Task description =>
All lines in the records below that hold "Ereignis" are to be shown.

Given records =>
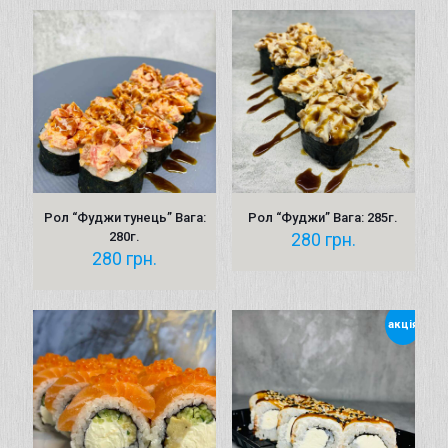
Рол “Фуджи тунець” Вага:
Рол “Фуджи” Вага: 285г.
280г.
280
грн.
280
грн.
акція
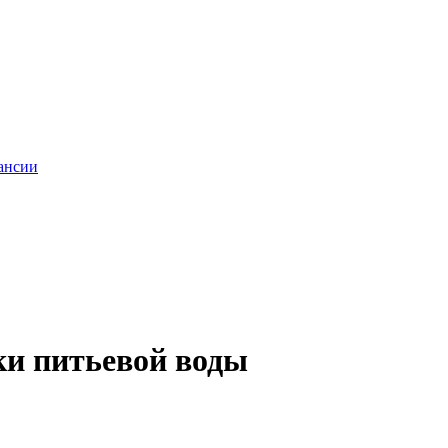
ансии
ки питьевой воды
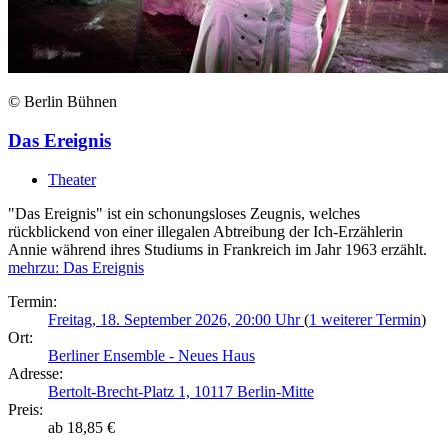
© Berlin Bühnen
Das Ereignis
Theater
"Das Ereignis" ist ein schonungsloses Zeugnis, welches
rückblickend von einer illegalen Abtreibung der Ich-Erzählerin
Annie während ihres Studiums in Frankreich im Jahr 1963 erzählt.
mehr
zu: Das Ereignis
Termin:
Freitag, 18. September 2026, 20:00 Uhr
(
1 weiterer Termin
)
Ort:
Berliner Ensemble - Neues Haus
Adresse:
Bertolt-Brecht-Platz 1, 10117 Berlin-Mitte
Preis:
ab 18,85 €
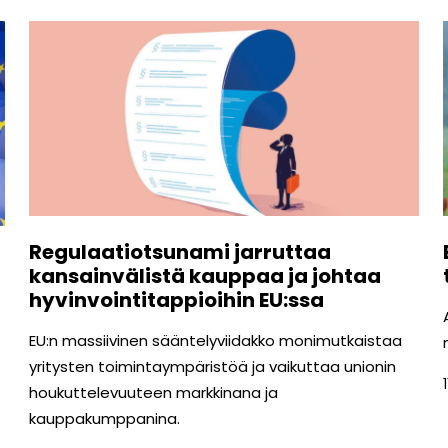
Regulaatiotsunami jarruttaa
kansainvälistä kauppaa ja johtaa
hyvinvointitappioihin EU:ssa
EU:n massiivinen sääntelyviidakko monimutkaistaa
yritysten toimintaympäristöä ja vaikuttaa unionin
houkuttelevuuteen markkinana ja
kauppakumppanina.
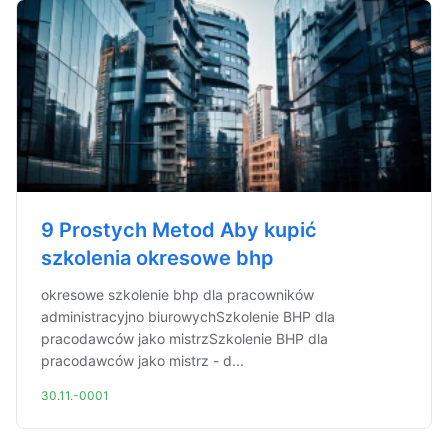
9 Prostych Metod Aby kupić
szkolenia okresowe bhp
okresowe szkolenie bhp dla pracowników
administracyjno biurowychSzkolenie BHP dla
pracodawców jako mistrzSzkolenie BHP dla
pracodawców jako mistrz - d...
30.11.-0001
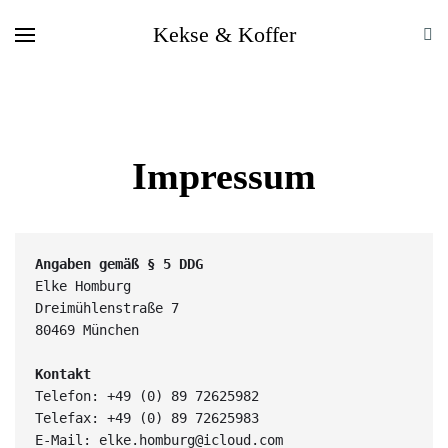
Kekse & Koffer
Impressum
Angaben gemäß § 5 DDG
Elke Homburg
Dreimühlenstraße 7
80469 München
Kontakt
Telefon: +49 (0) 89 72625982
Telefax: +49 (0) 89 72625983
E-Mail: elke.homburg@icloud.com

Task response =>
Das Ereignis
"Das Ereignis" ist ein schonungsloses Zeugnis, welches
zu: Das Ereignis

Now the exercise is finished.